La vicenda della ragazza non metterà in pericolo le relazioni commerciali tra i due paesi. Certo costerà un prezzo, perché diventerà materia di contrattazione tra Roma e Tehran. L’arresto non è casuale. Che bisogno c’è di arrestare una ragazza anche se scrive post contro il governo iraniano sul suo profilo Instagram? Tieni conto che non è stata fermata da un poliziotto, ma è stata arrestata dai servizi segreti su ordine del governo. Significa che il regime cercherà di sfruttare questa opportunità per lucrare qualcosa, magari un contratto militare o un intervento un po’ più benigno all’assemblea dell’ONU. Difficile dire quale sarà l’oggetto del negoziato, ma che si negozierà è certo. Invece di sollevare sospetti su cosa ci faceva la ragazza in Iran o speculare sulla sua imprudenza, come ha fatto il giornalista de Il Manifesto Negri, mi pare più interessante riflettere su questo aspetto.
Ti dicevi che il regime oggi è molto indebolito. Per quale ragione? La pandemia ha contribuito?

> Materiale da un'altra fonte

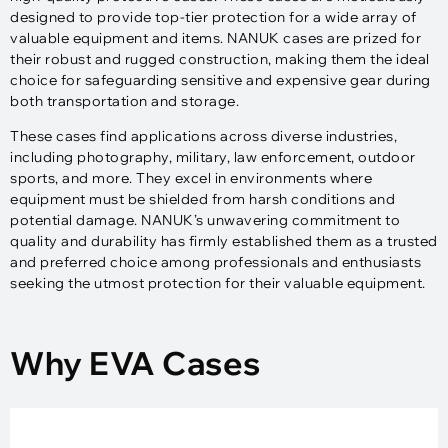
designed to provide top-tier protection for a wide array of
valuable equipment and items. NANUK cases are prized for
their robust and rugged construction, making them the ideal
choice for safeguarding sensitive and expensive gear during
both transportation and storage.
These cases find applications across diverse industries,
including photography, military, law enforcement, outdoor
sports, and more. They excel in environments where
equipment must be shielded from harsh conditions and
potential damage. NANUK’s unwavering commitment to
quality and durability has firmly established them as a trusted
and preferred choice among professionals and enthusiasts
seeking the utmost protection for their valuable equipment.
Why EVA Cases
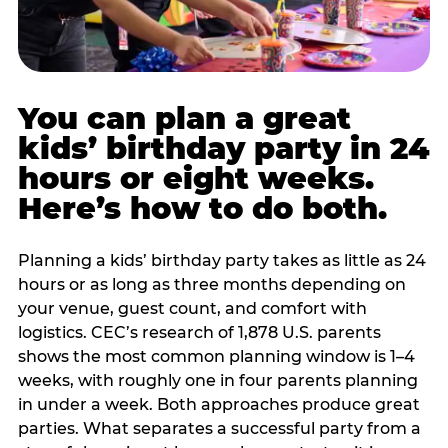
You can plan a great
kids’ birthday party in 24
hours or eight weeks.
Here’s how to do both.
Planning a kids’ birthday party takes as little as 24
hours or as long as three months depending on
your venue, guest count, and comfort with
logistics. CEC’s research of 1,878 U.S. parents
shows the most common planning window is 1–4
weeks, with roughly one in four parents planning
in under a week. Both approaches produce great
parties. What separates a successful party from a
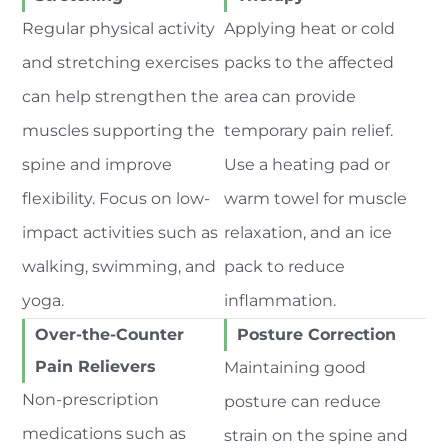
Regular physical activity
Applying heat or cold
and stretching exercises
packs to the affected
can help strengthen the
area can provide
muscles supporting the
temporary pain relief.
spine and improve
Use a heating pad or
flexibility. Focus on low-
warm towel for muscle
impact activities such as
relaxation, and an ice
walking, swimming, and
pack to reduce
yoga.
inflammation.
Over-the-Counter
Posture Correction
Pain Relievers
Maintaining good
Non-prescription
posture can reduce
medications such as
strain on the spine and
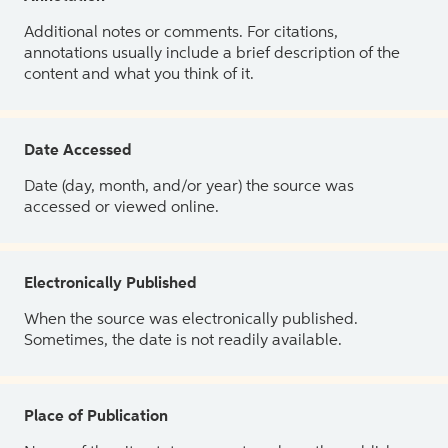
Additional notes or comments. For citations,
annotations usually include a brief description of the
content and what you think of it.
Date Accessed
Date (day, month, and/or year) the source was
accessed or viewed online.
Electronically Published
When the source was electronically published.
Sometimes, the date is not readily available.
Place of Publication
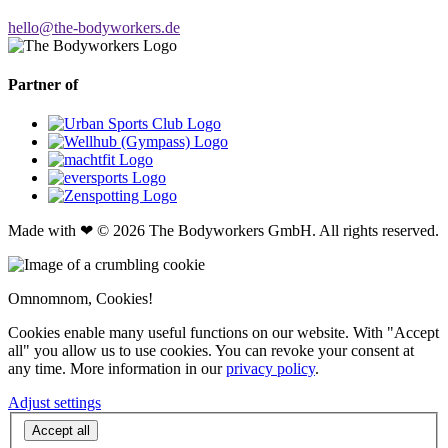
hello@the-bodyworkers.de
Partner of
Made with ❤ © 2026 The Bodyworkers GmbH. All rights reserved.
Omnomnom, Cookies!
Cookies enable many useful functions on our website. With "Accept
all" you allow us to use cookies. You can revoke your consent at
any time. More information in our
privacy policy
.
Adjust settings
Accept all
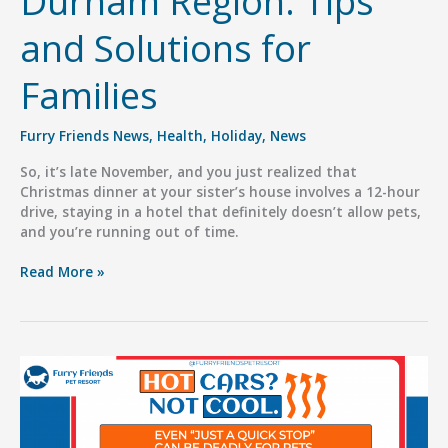
Durham Region: Tips
and Solutions for
Families
Furry Friends News
,
Health
,
Holiday
,
News
So, it’s late November, and you just realized that
Christmas dinner at your sister’s house involves a 12-hour
drive, staying in a hotel that definitely doesn’t allow pets,
and you’re running out of time.
Holiday
Read More »
Pet
Boarding
in
Durham
Region:
Tips
and
Solutions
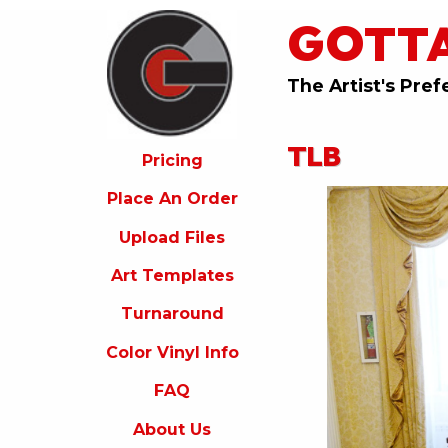
GOTT
ricing
lace
An
The Artist's Pref
rder
pload
TLB
iles
Pricing
rt
Place An Order
emplates
Upload Files
urnaround
Art Templates
olor
inyl
Turnaround
nfo
Color Vinyl Info
FAQ
FAQ
bout
s
About Us
ontact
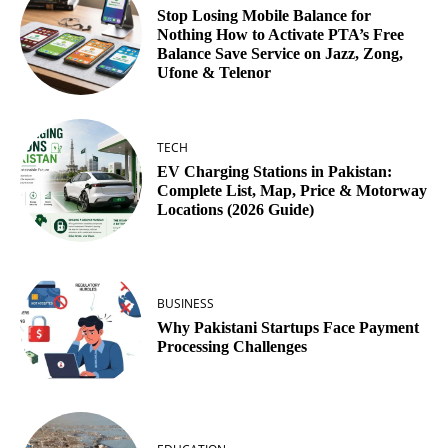
Stop Losing Mobile Balance for
Nothing How to Activate PTA’s Free
Balance Save Service on Jazz, Zong,
Ufone & Telenor
TECH
EV Charging Stations in Pakistan:
Complete List, Map, Price & Motorway
Locations (2026 Guide)
BUSINESS
Why Pakistani Startups Face Payment
Processing Challenges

La pandemia ovviamente ha fatto la sua: ci sono stati molti morti, problemi sociali conseguenti al virus, ma soprattutto la messa in mora del sistema sanitario iraniano, che è integralmente privatizzato, con conseguenze persino peggiori di quelle che la privatizzazione della sanità ha avuto in Occidente. Ma il fatto decisivo è la debolezza strutturale del regime, a cui si aggiunge il problema della successione della “Guida suprema”. Khamenei è vecchio, malato e non gli resta molto da vivere. Questo alimenta divisioni interne al regime: da un lato i religiosi, dall’altro i pasdaràn, che sono i veri detentori del potere, perché nelle loro mani concentrano un enorme potere economico – industria militare, comunicazioni, ferrovie. I mullah vorrebbero sostituire Khamenei con uno di loro, si parla del figlio, ma non trovano un accordo. Questo è il fattore chiave. Finché Khamenei è vivo contribuisce a puntellare i fragili equilibri su cui si fonda il regime, ma già oggi le crepe sono sempre più evidenti. All’interno dei pasdaràn qualche voce critica l’uso eccessivo della violenza proclamando di “voler bene ai giovani iraniani”. Un paternalismo che nasconde la crisi del sistema e le sue divisioni. E col passar del tempo pensiamo che questa crisi sia destinata ad aggravarsi perché la gente non si fermerà.
Peseranno anche i fattori internazionali.
Certo, peseranno sul piatto della bilancia o a favore del regime o a favore della Resistenza. Nonostante l’interesse a indebolire Tehran USA e UE non stanno facendo quello che hanno fatto in Ucraina con Zelenski, anche perché non hanno uno Zelenski iraniano su cui investire. Perciò per il momento si limitano più che altro a sostenere “moralmente” la mobilitazione e a cercare di coprirsi rispetto alla propria opinione pubblica, che solidarizza istintivamente col popolo iraniano.